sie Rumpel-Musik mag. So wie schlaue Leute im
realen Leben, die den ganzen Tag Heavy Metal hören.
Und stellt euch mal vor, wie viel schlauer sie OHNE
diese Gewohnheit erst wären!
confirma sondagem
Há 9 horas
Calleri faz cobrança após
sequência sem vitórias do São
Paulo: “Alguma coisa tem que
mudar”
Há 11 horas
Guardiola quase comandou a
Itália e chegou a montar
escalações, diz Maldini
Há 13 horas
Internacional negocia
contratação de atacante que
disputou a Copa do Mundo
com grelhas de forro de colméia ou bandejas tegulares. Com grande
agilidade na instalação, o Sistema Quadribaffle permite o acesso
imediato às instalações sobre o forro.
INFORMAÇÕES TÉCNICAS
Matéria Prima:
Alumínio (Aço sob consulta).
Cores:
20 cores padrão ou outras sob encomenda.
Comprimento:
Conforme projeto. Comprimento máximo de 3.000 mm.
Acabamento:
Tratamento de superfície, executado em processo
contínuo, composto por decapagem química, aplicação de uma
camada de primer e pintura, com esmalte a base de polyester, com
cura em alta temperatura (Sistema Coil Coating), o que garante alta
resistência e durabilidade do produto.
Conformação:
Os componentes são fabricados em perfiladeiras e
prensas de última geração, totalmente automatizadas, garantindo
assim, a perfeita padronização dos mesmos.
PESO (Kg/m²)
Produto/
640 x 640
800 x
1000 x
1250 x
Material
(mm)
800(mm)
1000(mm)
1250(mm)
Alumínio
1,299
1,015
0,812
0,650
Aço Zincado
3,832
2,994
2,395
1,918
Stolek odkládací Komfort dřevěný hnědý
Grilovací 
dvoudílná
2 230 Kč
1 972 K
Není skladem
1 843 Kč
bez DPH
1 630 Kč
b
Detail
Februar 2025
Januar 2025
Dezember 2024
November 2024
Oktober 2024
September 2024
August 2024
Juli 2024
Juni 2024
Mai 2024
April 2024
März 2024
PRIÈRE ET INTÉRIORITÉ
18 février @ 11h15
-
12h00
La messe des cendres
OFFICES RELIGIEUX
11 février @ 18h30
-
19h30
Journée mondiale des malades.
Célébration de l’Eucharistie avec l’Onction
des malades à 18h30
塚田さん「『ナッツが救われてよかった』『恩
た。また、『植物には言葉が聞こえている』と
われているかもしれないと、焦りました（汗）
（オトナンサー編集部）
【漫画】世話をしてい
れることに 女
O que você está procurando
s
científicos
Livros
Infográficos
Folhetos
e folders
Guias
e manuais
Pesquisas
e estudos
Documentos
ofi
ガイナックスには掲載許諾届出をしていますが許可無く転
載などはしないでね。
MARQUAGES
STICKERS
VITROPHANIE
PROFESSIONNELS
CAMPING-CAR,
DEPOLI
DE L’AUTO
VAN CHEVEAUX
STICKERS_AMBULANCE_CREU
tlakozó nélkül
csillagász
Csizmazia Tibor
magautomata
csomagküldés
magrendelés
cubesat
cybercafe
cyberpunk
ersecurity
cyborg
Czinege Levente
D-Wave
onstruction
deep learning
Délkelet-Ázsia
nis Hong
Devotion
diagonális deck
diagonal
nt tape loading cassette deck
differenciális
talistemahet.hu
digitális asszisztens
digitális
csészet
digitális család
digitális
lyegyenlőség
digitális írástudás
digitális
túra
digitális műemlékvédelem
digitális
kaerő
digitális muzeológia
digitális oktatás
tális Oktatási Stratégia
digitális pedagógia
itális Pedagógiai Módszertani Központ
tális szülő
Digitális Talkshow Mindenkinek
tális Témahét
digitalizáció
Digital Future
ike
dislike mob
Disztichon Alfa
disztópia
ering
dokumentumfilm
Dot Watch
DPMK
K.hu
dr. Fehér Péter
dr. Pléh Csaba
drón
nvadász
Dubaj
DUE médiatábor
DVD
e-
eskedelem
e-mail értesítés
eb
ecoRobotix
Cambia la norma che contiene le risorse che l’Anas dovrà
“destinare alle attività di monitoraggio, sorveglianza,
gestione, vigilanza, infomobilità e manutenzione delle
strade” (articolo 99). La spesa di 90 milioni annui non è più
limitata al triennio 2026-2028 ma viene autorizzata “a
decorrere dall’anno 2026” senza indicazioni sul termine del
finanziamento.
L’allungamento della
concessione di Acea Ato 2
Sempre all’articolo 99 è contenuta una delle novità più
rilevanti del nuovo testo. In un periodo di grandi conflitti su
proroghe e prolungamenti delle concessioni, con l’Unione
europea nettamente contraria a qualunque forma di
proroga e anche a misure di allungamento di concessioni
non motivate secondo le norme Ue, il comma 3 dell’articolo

...

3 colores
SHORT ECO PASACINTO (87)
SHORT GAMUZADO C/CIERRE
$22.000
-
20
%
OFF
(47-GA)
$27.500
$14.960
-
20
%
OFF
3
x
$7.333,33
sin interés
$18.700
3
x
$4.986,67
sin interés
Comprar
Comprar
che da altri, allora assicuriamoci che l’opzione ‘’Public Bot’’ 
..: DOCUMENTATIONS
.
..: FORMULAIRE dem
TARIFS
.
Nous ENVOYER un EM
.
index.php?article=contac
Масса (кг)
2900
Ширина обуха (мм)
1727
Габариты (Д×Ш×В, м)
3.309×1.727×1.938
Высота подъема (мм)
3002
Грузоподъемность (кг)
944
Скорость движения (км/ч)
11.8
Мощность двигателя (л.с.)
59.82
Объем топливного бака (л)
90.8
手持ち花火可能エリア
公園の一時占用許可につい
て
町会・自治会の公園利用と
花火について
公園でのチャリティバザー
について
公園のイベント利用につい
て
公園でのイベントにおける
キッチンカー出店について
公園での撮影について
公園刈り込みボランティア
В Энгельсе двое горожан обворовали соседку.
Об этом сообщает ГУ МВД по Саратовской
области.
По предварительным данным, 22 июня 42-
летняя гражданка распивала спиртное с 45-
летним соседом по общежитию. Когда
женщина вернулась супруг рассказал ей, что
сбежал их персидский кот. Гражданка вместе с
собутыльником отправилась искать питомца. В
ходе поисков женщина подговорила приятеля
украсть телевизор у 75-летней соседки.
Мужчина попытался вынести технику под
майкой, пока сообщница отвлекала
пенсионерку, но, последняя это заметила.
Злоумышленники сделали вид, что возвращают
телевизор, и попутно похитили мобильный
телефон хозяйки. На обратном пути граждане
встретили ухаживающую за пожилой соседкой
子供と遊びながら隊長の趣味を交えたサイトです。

ACTIVITY: Only one stretch of the entries above is wanted: the lines from the one containing "sie Rumpel-Musik mag. So wie schlaue Leute im" through the one containing "sequência sem vitórias do São". Please reproduce it exactly.

RESPONSE TO THE EXERCISE:
sie Rumpel-Musik mag. So wie schlaue Leute im
realen Leben, die den ganzen Tag Heavy Metal hören.
Und stellt euch mal vor, wie viel schlauer sie OHNE
diese Gewohnheit erst wären!
confirma sondagem
Há 9 horas
Calleri faz cobrança após
sequência sem vitórias do São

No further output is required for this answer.